## GOAL OF THE EXERCISE
Write out, word for word, the first line of the data below and every line after it through the one containing "premierę 3 października".

## THE DATA
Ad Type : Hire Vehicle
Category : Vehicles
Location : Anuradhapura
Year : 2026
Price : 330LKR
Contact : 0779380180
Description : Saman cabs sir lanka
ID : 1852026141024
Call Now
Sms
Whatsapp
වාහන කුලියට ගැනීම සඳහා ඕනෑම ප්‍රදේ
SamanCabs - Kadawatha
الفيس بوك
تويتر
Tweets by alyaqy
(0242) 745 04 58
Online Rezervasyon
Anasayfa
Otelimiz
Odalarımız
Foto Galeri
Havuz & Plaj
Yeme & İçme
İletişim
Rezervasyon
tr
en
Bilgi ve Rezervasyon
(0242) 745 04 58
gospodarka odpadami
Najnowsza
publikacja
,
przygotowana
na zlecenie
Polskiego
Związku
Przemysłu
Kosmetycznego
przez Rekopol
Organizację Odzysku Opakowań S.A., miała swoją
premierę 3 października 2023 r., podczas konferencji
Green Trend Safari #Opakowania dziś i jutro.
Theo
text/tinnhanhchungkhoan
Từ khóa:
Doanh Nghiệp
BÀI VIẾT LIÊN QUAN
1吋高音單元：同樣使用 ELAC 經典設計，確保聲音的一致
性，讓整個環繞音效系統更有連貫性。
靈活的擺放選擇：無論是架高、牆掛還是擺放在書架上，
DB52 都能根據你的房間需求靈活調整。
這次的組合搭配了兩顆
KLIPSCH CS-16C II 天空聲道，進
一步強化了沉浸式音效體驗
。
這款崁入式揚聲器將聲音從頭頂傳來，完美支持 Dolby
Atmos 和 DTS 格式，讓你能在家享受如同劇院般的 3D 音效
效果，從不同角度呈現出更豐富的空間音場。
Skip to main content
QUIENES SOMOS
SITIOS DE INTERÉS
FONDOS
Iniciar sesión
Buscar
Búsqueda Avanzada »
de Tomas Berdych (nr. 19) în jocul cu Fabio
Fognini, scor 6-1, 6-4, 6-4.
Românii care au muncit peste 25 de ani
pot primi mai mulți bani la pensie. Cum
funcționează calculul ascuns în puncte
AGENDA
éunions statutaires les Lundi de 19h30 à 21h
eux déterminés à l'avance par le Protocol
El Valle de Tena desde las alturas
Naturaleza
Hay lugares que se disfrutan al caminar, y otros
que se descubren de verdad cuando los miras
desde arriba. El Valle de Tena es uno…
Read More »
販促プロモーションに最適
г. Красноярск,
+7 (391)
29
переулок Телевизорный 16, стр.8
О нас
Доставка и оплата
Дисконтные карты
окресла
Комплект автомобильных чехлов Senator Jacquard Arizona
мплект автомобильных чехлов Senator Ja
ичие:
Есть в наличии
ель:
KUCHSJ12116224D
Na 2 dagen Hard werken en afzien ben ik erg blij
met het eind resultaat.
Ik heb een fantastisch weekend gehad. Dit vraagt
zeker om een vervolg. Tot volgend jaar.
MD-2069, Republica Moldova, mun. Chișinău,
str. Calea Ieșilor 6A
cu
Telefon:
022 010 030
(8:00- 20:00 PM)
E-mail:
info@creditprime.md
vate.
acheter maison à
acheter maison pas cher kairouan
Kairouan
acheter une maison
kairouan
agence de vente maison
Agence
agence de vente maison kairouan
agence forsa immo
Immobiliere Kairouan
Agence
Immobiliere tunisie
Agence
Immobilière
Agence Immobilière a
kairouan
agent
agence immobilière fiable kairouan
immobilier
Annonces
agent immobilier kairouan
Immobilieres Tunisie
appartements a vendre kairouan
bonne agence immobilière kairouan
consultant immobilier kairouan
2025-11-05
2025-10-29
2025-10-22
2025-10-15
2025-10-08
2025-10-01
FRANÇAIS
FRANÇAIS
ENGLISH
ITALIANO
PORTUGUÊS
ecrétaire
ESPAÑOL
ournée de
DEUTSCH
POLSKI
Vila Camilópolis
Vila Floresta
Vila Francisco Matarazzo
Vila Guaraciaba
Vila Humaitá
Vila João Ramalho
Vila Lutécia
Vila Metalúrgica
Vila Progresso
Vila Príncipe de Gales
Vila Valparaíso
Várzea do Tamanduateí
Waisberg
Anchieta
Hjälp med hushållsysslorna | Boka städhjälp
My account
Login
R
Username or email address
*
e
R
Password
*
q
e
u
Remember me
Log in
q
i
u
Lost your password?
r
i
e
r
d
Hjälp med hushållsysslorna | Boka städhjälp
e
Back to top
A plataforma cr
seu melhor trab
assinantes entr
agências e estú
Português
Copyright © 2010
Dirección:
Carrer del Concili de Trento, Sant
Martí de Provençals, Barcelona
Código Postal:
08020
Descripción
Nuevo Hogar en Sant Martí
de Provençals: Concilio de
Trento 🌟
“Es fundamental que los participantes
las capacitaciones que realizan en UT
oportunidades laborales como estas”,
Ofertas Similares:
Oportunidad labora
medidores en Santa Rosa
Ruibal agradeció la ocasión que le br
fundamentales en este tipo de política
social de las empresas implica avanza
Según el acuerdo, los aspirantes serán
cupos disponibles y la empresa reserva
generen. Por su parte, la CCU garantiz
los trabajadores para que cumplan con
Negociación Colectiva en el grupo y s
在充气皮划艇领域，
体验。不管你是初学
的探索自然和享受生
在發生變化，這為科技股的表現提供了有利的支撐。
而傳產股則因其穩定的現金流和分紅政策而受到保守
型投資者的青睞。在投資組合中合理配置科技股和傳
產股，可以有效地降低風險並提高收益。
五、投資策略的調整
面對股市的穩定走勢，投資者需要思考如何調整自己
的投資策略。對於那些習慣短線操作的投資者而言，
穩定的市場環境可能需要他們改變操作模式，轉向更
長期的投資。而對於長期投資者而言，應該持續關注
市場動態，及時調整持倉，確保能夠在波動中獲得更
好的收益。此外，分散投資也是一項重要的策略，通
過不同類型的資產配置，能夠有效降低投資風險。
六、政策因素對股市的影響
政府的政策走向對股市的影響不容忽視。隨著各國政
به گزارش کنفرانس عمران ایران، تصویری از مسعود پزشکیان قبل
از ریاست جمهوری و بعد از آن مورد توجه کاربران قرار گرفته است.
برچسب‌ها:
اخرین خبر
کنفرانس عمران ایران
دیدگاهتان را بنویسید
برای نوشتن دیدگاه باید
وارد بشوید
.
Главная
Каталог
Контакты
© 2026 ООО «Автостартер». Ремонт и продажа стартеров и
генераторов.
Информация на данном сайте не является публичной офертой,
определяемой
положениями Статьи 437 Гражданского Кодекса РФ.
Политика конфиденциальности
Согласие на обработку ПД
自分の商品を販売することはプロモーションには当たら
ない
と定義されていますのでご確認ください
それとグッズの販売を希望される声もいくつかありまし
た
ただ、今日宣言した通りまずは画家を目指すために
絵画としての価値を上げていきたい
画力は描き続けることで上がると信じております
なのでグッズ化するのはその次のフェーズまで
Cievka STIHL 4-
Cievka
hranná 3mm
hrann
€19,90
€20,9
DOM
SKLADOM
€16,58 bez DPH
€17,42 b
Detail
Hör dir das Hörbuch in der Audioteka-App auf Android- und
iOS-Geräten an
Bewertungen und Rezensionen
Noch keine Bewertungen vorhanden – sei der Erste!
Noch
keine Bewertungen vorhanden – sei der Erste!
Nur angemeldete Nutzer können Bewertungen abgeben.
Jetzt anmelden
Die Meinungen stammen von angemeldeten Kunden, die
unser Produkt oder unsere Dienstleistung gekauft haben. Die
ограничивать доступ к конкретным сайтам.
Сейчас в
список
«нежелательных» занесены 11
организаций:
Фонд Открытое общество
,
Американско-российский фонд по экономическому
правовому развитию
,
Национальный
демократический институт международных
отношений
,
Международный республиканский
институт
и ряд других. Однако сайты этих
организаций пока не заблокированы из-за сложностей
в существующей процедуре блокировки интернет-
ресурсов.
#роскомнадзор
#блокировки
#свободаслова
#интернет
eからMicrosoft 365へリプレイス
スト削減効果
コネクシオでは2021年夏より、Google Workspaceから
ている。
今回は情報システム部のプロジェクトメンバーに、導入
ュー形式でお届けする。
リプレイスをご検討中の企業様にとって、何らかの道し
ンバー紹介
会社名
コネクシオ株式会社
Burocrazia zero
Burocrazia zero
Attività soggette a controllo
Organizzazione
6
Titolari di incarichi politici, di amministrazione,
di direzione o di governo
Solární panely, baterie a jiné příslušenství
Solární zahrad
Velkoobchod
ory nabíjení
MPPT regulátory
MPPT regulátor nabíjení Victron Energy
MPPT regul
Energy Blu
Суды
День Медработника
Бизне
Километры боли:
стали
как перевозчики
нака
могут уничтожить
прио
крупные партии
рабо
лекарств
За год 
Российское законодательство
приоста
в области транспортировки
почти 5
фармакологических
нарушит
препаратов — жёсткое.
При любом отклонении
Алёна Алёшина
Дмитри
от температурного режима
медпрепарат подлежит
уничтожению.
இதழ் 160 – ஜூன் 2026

## WRITTEN SOLUTION
Ad Type : Hire Vehicle
Category : Vehicles
Location : Anuradhapura
Year : 2026
Price : 330LKR
Contact : 0779380180
Description : Saman cabs sir lanka
ID : 1852026141024
Call Now
Sms
Whatsapp
වාහන කුලියට ගැනීම සඳහා ඕනෑම ප්‍රදේ
SamanCabs - Kadawatha
الفيس بوك
تويتر
Tweets by alyaqy
(0242) 745 04 58
Online Rezervasyon
Anasayfa
Otelimiz
Odalarımız
Foto Galeri
Havuz & Plaj
Yeme & İçme
İletişim
Rezervasyon
tr
en
Bilgi ve Rezervasyon
(0242) 745 04 58
gospodarka odpadami
Najnowsza
publikacja
,
przygotowana
na zlecenie
Polskiego
Związku
Przemysłu
Kosmetycznego
przez Rekopol
Organizację Odzysku Opakowań S.A., miała swoją
premierę 3 października 2023 r., podczas konferencji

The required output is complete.